Com a votação da Reforma da Previdência entrando na reta final, o governo Bolsonaro aposta suas fichas na reestruturação de carreiras do funcionalismo federal para evitar o estrangulamento das contas públicas.
A Reforma Administrativa em elaboração prevê novas regras para contratação, promoção e desligamento de servidores.
“Não temos condições de continuar rodando com gastos com folha de pagamento nessa magnitude”, diz Gleisson Rubin, secretário especial adjunto de Desburocratização, Gestão e Governo Digital do Ministério da Economia.
A meta é enviar o projeto ainda em outubro ao Congresso. O Executivo conta com o apoio do presidente da Câmara, Rodrigo Maia, que o considera a “prioridade número 1”.
Com as mudanças, o governo federal pretende reduzir o número de categorias do funcionalismo federal em até 80%. Passarão de 117 carreiras para algo entre 20 e 30, diminuindo muito o gasto com pessoal. Também é avaliada a regulamentação da avaliação de desempenho, prevista pela Constituição, que permitirá a premiação de bons servidores e a demissão por atuação insatisfatória.
Serão incluídos ainda mecanismos para impedir que os bônus se estendam a todos os servidores.
Outras modificações incluem a revisão de licenças e gratificações, a criação de um contrato de trabalho temporário, o estímulo à contratação pela CLT por concurso, a aproximação entre os salários do funcionalismo e do setor privado, a redução dos salários de entrada e a ampliação do prazo para se chegar ao topo da carreira.
Algumas das principais medidas devem encontrar resistência, como a redução da jornada de trabalho e dos salários e o fim da estabilidade no funcionalismo público.

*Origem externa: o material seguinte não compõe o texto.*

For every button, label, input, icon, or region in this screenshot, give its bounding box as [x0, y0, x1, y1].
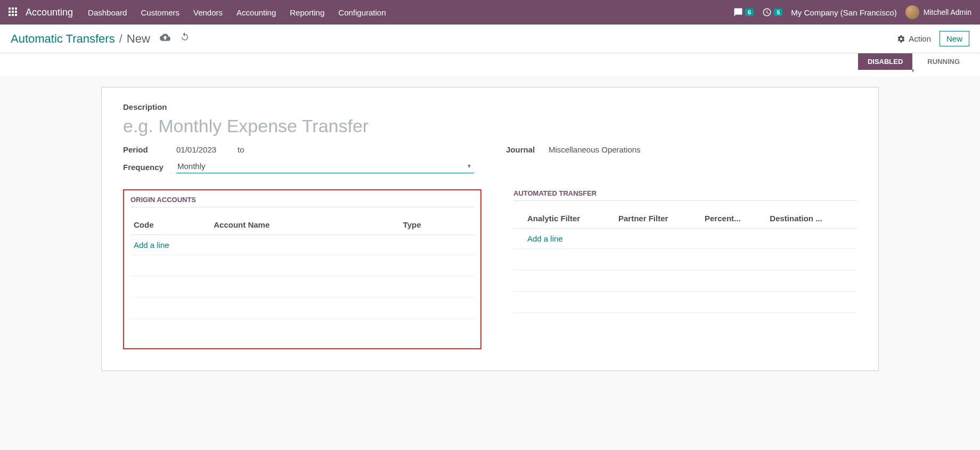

Este último item, inclusive, já foi refutado pelo próprio presidente, contrariando sua equipe econômica. Um outro ponto polêmico é a implementação de um novo Código de Conduta a fim de evitar “captura” de órgãos públicos por entidades de classe. Apesar da promessa oficial de tratar somente dos novos servidores, deverão ser estabelecidas regras de transição para os atuais funcionários, o que também deve provocar reações.
“Por enquanto, só foram anunciadas medidas genéricas”, diz Clóvis Bueno de Azevedo, da FGV. “A equipe econômica quer acabar com quais privilégios e gratificações?” Ainda não há elementos para fazer uma avaliação com mais segurança, segundo ele.
Propostas de reforma da gestão pública e do funcionalismo sempre enfrentaram a resistência de corporações incrustadas na máquina pública, e há dúvidas sobre a real disposição e a força do governo em enfrentar grupos de interesse fortes no Congresso.